Transcribe the whole listing exactly; the images stay out.

◇ ◇ ◇ ◇ ◇

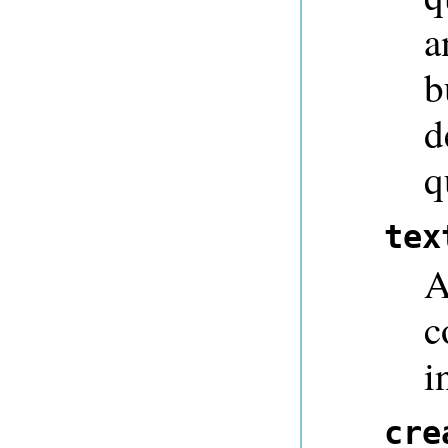
a
b
d
q
tex
A
c
i
cre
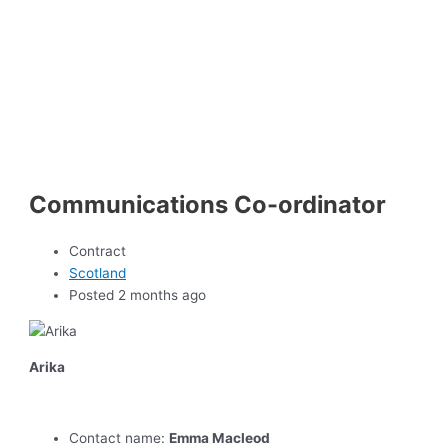
Communications Co-ordinator
Contract
Scotland
Posted 2 months ago
Arika
Contact name:
Emma Macleod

◇ ◇ ◇ ◇ ◇

SOLUTION TO THIS EXERCISE:
a
b
d
q
tex
A
c
i
cre
Communications Co-ordinator
Contract
Scotland
Posted 2 months ago
Arika
Contact name:
Emma Macleod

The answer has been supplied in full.